Naming and repetition play a critical role in sustaining identity as Grandpa’s memory deteriorates further. The return of affectionate naming— “Tedted”—echoes Grandpa’s earlier use of “Noahnoah,” conflating Ted and Noah as children in Grandpa’s memory. It reveals the sentimentality Grandpa cannot show to the adult Ted, with whom he is bound in conflict. In this way, Memory Loss as the Erasure of Identity actually gives Grandpa an opening to express love and affection for the childhood version of Ted even if can’t do the same for Ted as an adult.
The emotional and narrative culmination of the text arrives in Noah’s speech to Grandpa, delivered while Grandpa can no longer reliably identify who Noah is. Rather than prompting Grandpa to remember, Noah assumes the responsibility of remembering for him. The speech uses humor to reconstruct Grandpa’s identity through specific references that only Grandpa would understand:
I’m Noah. You’re my grandpa. You taught me to cycle on the road outside your house and you loved my grandma so much that there wasn’t room for you in your own feet. She hated coriander but put up with you. You swore you would never stop smoking but you did when you became a father. You’ve been to space, because you’re a born adventurer, and once you went to your doctor and said, ‘Doctor, doctor! I’ve broken my arm in two places!’ and then the doctor told you that you should really stop going there (73).
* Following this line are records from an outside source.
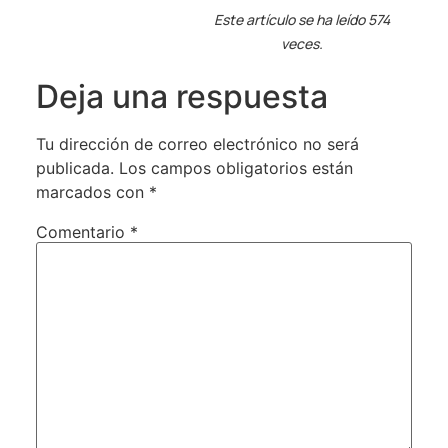
Este artículo se ha leído 574
veces.
Deja una respuesta
Tu dirección de correo electrónico no será
publicada.
Los campos obligatorios están
marcados con
*
Comentario
*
This speech represents the fullest expression of Love as an Anchor Against Cognitive Decline. Noah does not frame Grandpa’s life in terms of achievements or even chronology; instead, he selects moments defined by love, imagery, and emotional meaning. By listing habits, jokes, and small sacrifices, Noah reconstructs Grandpa’s identity as expansive rather than fixed, shaped by how he related to others.
The green tent serves as the final resolution of the imagined space Grandpa and Noah inhabited in earlier sections. By being a shared, intimate space that recalls the times Noah and Grandpa spent together, the tent creates proximity and reassurance. It does not protect Grandpa from death or decline; with Noah there, it protects him from being alone.
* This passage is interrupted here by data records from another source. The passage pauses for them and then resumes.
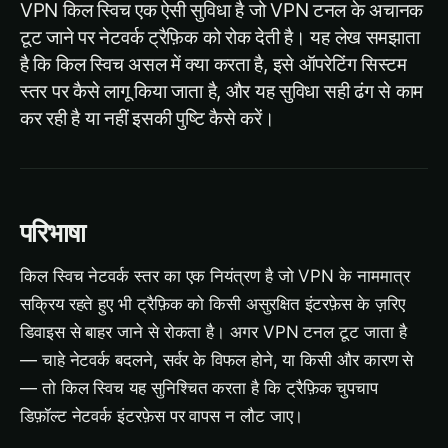
VPN किल स्विच एक ऐसी सुविधा है जो VPN टनल के अचानक
टूट जाने पर नेटवर्क ट्रैफ़िक को रोक देती है। यह लेख समझाता
है कि किल स्विच असल में क्या करता है, इसे ऑपरेटिंग सिस्टम
स्तर पर कैसे लागू किया जाता है, और यह सुविधा सही ढंग से काम
कर रही है या नहीं इसकी पुष्टि कैसे करें।
परिभाषा
किल स्विच नेटवर्क स्तर का एक नियंत्रण है जो VPN के नाममात्र
सक्रिय रहते हुए भी ट्रैफ़िक को किसी असुरक्षित इंटरफ़ेस के ज़रिए
डिवाइस से बाहर जाने से रोकता है। अगर VPN टनल टूट जाता है
— चाहे नेटवर्क बदलने, सर्वर के विफल होने, या किसी और कारण से
— तो किल स्विच यह सुनिश्चित करता है कि ट्रैफ़िक चुपचाप
डिफ़ॉल्ट नेटवर्क इंटरफ़ेस पर वापस न लौट जाए।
In these final pages, memory loss reaches its most advanced stage, yet the narrative refuses despair. Grandpa’s identity may no longer be self-sustaining, but it remains intact through the care of those around him. Noah, Ted, and even Grandma participate in holding Grandpa in place when he can no longer hold it himself. The novella concludes not by solving the problem of memory loss, but by demonstrating how love endures within it.